The role of allies and global impact
Another critical factor in a US-China nuclear conflict is the role of US allies in the region. The study notes that China could use nuclear coercion against US allies, such as Japan or Australia, to weaken the US alliance network and strain its extended deterrence commitments. Such actions would not only challenge US resolve but also potentially fragment the alliance, making it more difficult for the US to maintain a unified front against Chinese aggression .
The global impact of a nuclear war between the US and China would be catastrophic, with consequences far beyond the immediate destruction caused by nuclear weapons. Economically, politically, and environmentally, the effects would be felt worldwide, making the very concept of “winning” in such a conflict meaningless.
“The political ramifications of nonstrategic nuclear use are highly variable and unpredictable. While there is a clear operational utility to nuclear arms, their political impacts are far less certain, resulting in a wide range of different beliefs within the expert community,” the report notes.
Key findings and recommendations
The report concludes with several key findings and recommendations for US policymakers:

  • Educate senior US decision-makers: The report stresses the need for US leaders to understand the logic behind theater nuclear use and the limitations of current US responses.
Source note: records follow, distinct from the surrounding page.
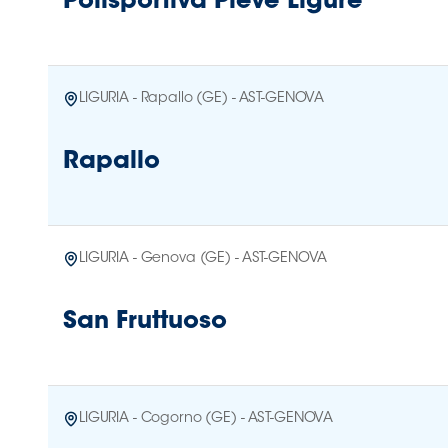
Polisportiva Pieve Ligure
LIGURIA - Rapallo (GE) - AST-GENOVA
Rapallo
LIGURIA - Genova (GE) - AST-GENOVA
San Fruttuoso
LIGURIA - Cogorno (GE) - AST-GENOVA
It recommends a high-level study group to explore these issues and develop strategies for addressing them.
  • Pursue dialogue with China: Despite the challenges, the report advocates for continued dialogue and confidence-building measures with China to manage the risks of nuclear escalation.
  • Strengthen alliances: The report highlights the importance of US alliances in the Indo-Pacific and the need for detailed planning with key allies like Japan and Australia to prepare for potential nuclear coercion by China.
  • Improve US nuclear and conventional capabilities: The report calls for the United States to fully integrate nuclear considerations into its planning and exercises and to develop new capabilities that can effectively respond to nuclear coercion in a protracted conflict.
  • Consider expanding theater nuclear capabilities: The report suggests that the United States may need to develop new theater nuclear weapons, such as nuclear-tipped anti-ship missiles, to enhance its ability to manage nuclear escalation in the Indo-Pacific.